A double at 7th Street Burger. | Photo courtesy of 7th Street Burger.

It’s probably not a good idea to finance the opening of a new restaurant on a credit card. But it worked for Kevin Rezvani, the co-founder of 7th Street Burger in New York City.
It helped that 7th Street’s first location was tiny (about 280 square feet) and the rent was cheap (about $4,500 per month). All in, it was about $70,000, he said.
And, happily, that first unit of 7th Street (named for the street where it made its debut) was a hit.
Within months of opening in May 2021, the tiny outlet was churning out thousands of burgers a day. Rezvani had to disconnect the phone and online orders to handle the volume.
Location No. 2 came 10 months later. The next year, eight more restaurants opened across New York City.
Fast forward to today: The burger chain is preparing to open its 26th restaurant (it will be the chain’s second in Washington, D.C.). Units are coming to Boston, Philadelphia and Baltimore.
Rezvani expects to hit 30 open by the end of 2025, and to reach 60 by the end of next year, and 100 by 2027. (When interviewed for this column, Rezvani was exploring potential locations in Los Angeles.)
For now, all are company-owned.
Last year, Rezvani and partner Paras Jain took on private-equity funding from Left Lane Capital (also behind Blank Street Coffee and a number of restaurant tech companies), which has helped build 7th Street’s infrastructure to support that growth.
What makes 7th Street work is its very simple menu of smashburgers with cheese and fries, which can also be loaded. There are no chicken sandwiches. No shakes. Just the basics: a thinly smashed beef patty (a single or double) griddled with onions, with or without cheese, and topped with pickles (and/or jalapenos) and house sauce on a buttered potato bun.
Others have called 7th Street an East Coast version of In-N-Out Burger because of its simple menu and low pricing, but Rezvani disagrees.
“I like to say we’re the Dunkin’ Donuts of burgers in New York, because it’s easily affordable, grab-and-go. It’s just very accessible.”

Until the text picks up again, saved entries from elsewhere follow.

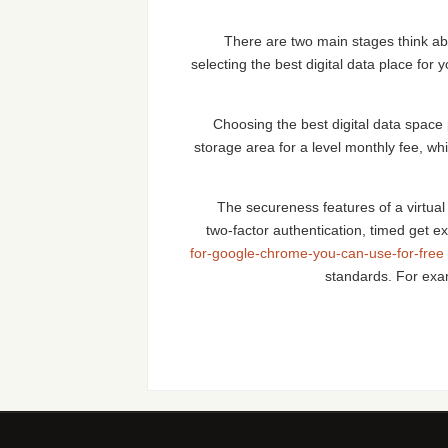
There are two main stages think abo
selecting the best digital data place fo
Choosing the best digital data space 
storage area for a level monthly fee, w
The secureness features of a virtual 
two-factor authentication, timed get ex
for-google-chrome-you-can-use-for-free
standards. For e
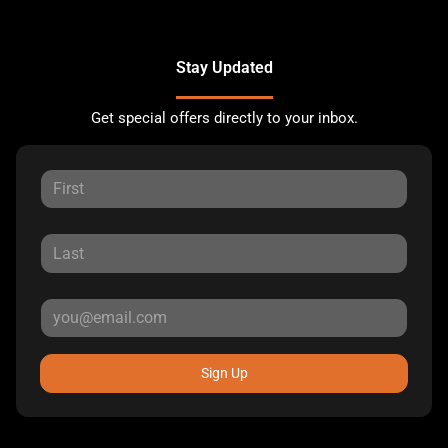
Stay Updated
Get special offers directly to your inbox.
Sign Up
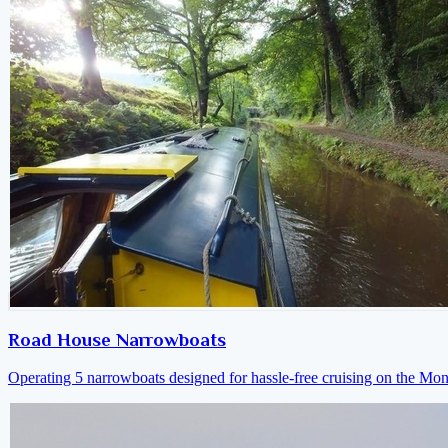
Road House Narrowboats
Operating 5 narrowboats designed for hassle-free cruising on the M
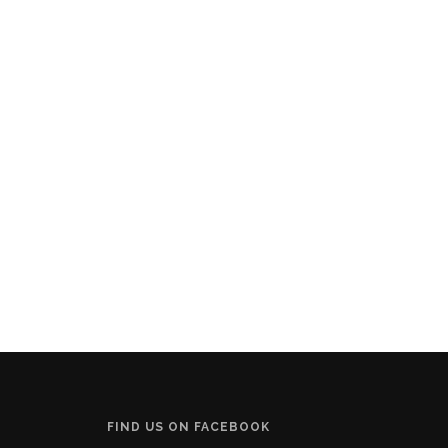
FIND US ON FACEBOOK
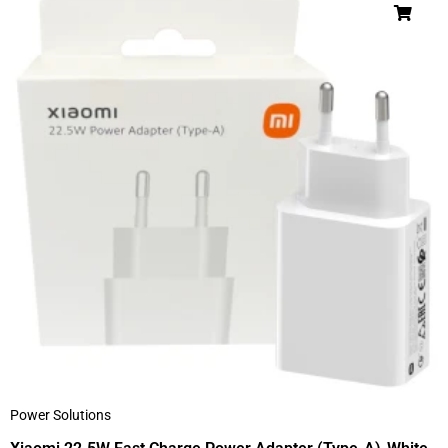
Power Solutions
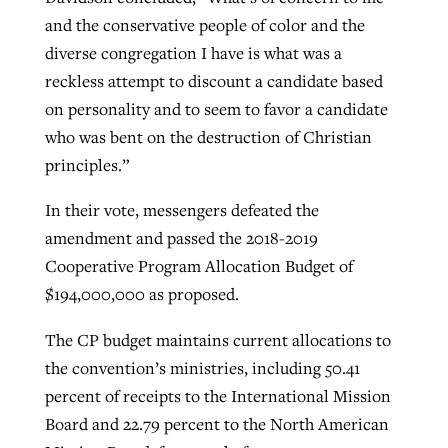
and the conservative people of color and the
diverse congregation I have is what was a
reckless attempt to discount a candidate based
on personality and to seem to favor a candidate
who was bent on the destruction of Christian
principles.”
In their vote, messengers defeated the
amendment and passed the 2018-2019
Cooperative Program Allocation Budget of
$194,000,000 as proposed.
The CP budget maintains current allocations to
the convention’s ministries, including 50.41
percent of receipts to the International Mission
Board and 22.79 percent to the North American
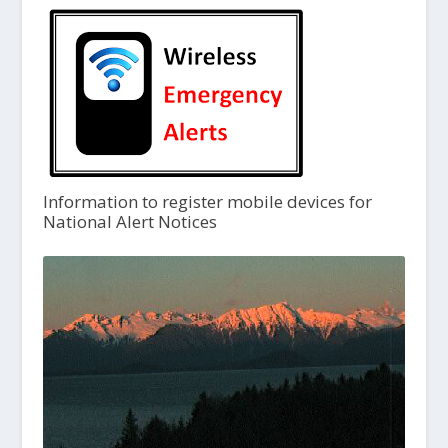
Information to register mobile devices for
National Alert Notices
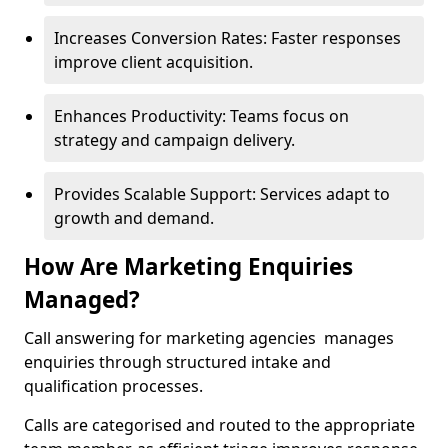
Increases Conversion Rates: Faster responses
improve client acquisition.
Enhances Productivity: Teams focus on
strategy and campaign delivery.
Provides Scalable Support: Services adapt to
growth and demand.
How Are Marketing Enquiries
Managed?
Call answering for marketing agencies manages
enquiries through structured intake and
qualification processes.
Calls are categorised and routed to the appropriate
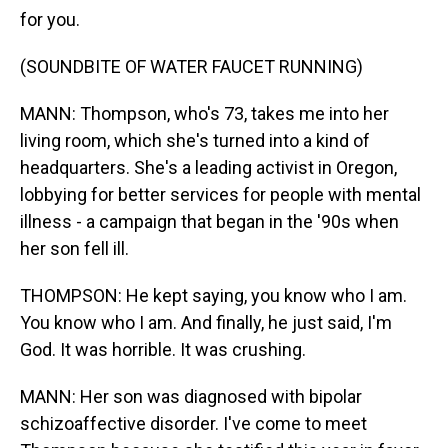
for you.
(SOUNDBITE OF WATER FAUCET RUNNING)
MANN: Thompson, who's 73, takes me into her
living room, which she's turned into a kind of
headquarters. She's a leading activist in Oregon,
lobbying for better services for people with mental
illness - a campaign that began in the '90s when
her son fell ill.
THOMPSON: He kept saying, you know who I am.
You know who I am. And finally, he just said, I'm
God. It was horrible. It was crushing.
MANN: Her son was diagnosed with bipolar
schizoaffective disorder. I've come to meet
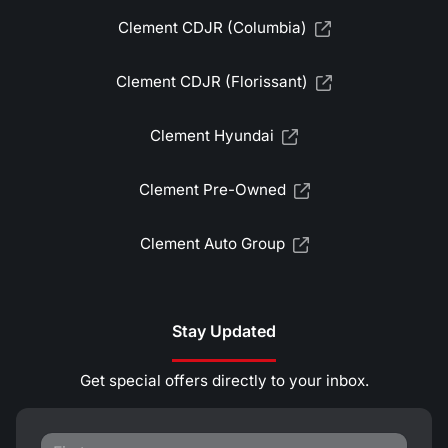
Clement CDJR (Columbia)
Clement CDJR (Florissant)
Clement Hyundai
Clement Pre-Owned
Clement Auto Group
Stay Updated
Get special offers directly to your inbox.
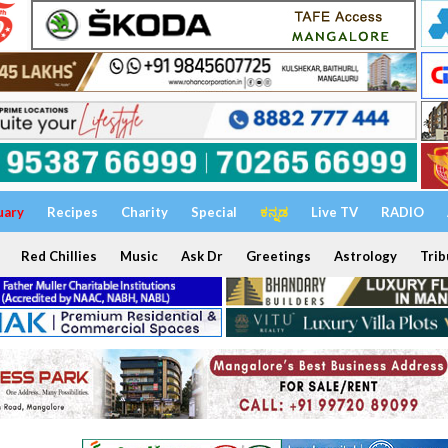
uary
Recipes
Charity
Special
ಕನ್ನಡ
Live TV
RADIO
Red Chillies
Music
Ask Dr
Greetings
Astrology
Trib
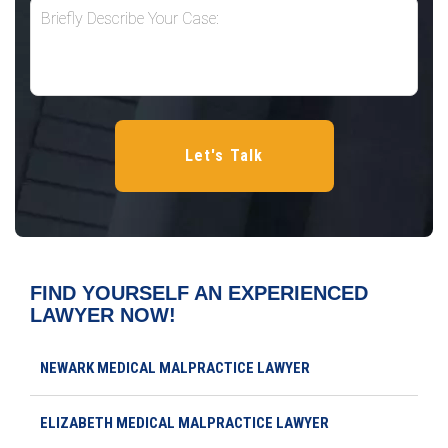
FIND YOURSELF AN EXPERIENCED
LAWYER NOW!
NEWARK MEDICAL MALPRACTICE LAWYER
ELIZABETH MEDICAL MALPRACTICE LAWYER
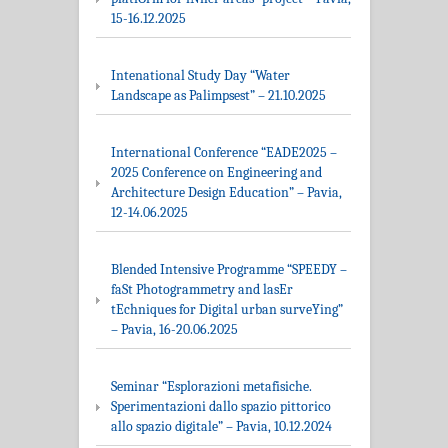
15-16.12.2025
Intenational Study Day “Water
Landscape as Palimpsest” – 21.10.2025
International Conference “EADE2025 –
2025 Conference on Engineering and
Architecture Design Education” – Pavia,
12-14.06.2025
Blended Intensive Programme “SPEEDY –
faSt Photogrammetry and lasEr
tEchniques for Digital urban surveYing”
– Pavia, 16-20.06.2025
Seminar “Esplorazioni metafisiche.
Sperimentazioni dallo spazio pittorico
allo spazio digitale” – Pavia, 10.12.2024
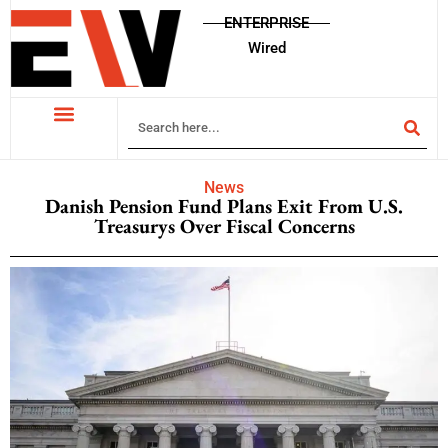
ENTERPRISE
Wired
News
Danish Pension Fund Plans Exit From U.S.
Treasurys Over Fiscal Concerns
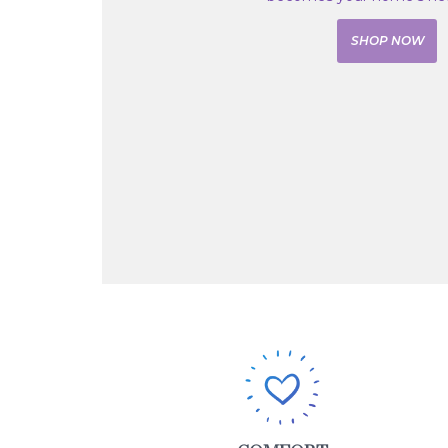
SHOP NOW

The burgers are priced at $6.50 for a single, and $4.50 for fries. Originally, Rezvani wanted the burger and fries to be an even $10, so customers could just hand over one bill, no change required, for an easy and quick transaction.
But the rising cost of beef forced a menu price increase. Now the chain’s growing scale will help keep pricing low, Rezvani said.
As the chain grows, units have gotten a bit bigger, with a sweet spot around 1,500- to 1,800-square feet with some indoor seating.
Rezvani is finding that it’s a bit more difficult to get restaurants open outside the Northeast. In New York, opening has been “a very light lift,” he said. “I’ve opened stores as fast as in three weeks in New York City.”
But Rezvani has learned the lesson about the importance of that old cliché (location, location, location). And he learned it the hard way.
In 2014, years before opening 7th Street on his credit card, he launched another burger concept in New Jersey called Diesel & Duke. That concept grew to five units before it failed during the COVID shutdown.
“It didn’t do so well,” said Rezvani. “We didn’t do the numbers we wanted.”
The problem: Locations. That’s why Rezvani decided to do things differently with 7th Street.
“In my head, it was that we get a prime location. We didn’t need a big space. If we could do 100 customers a day, we’ll break even. If we did 200 a day, we’d do pretty well,” he said. “And if you can’t do 200 customers a day in a 10 million-person market, then you shouldn’t be in business.”
Now, Rezvani and Jain are building a second brand as a separate company.
Last year, the two partnered with Joey Scalabrino, who founded Apollo Bagels, also in New York City. The sixth location is expected to open this week, with four more in the works, Rezvani said.
That’s another brand with a simple menu and affordable pricing. Now that 7th Street has the infrastructure in place to multiply, Rezvani said he’s spending more time with the smaller Apollo.
Those early years of growth for a brand, that’s his area of expertise, he said.
“If you told me to open a brand in New York and go from one to 10 to 15 locations, my partner and I can do that. It’s so easy for us,” he said. “But taking a business from 15 to 100, that I just don’t know how to do.”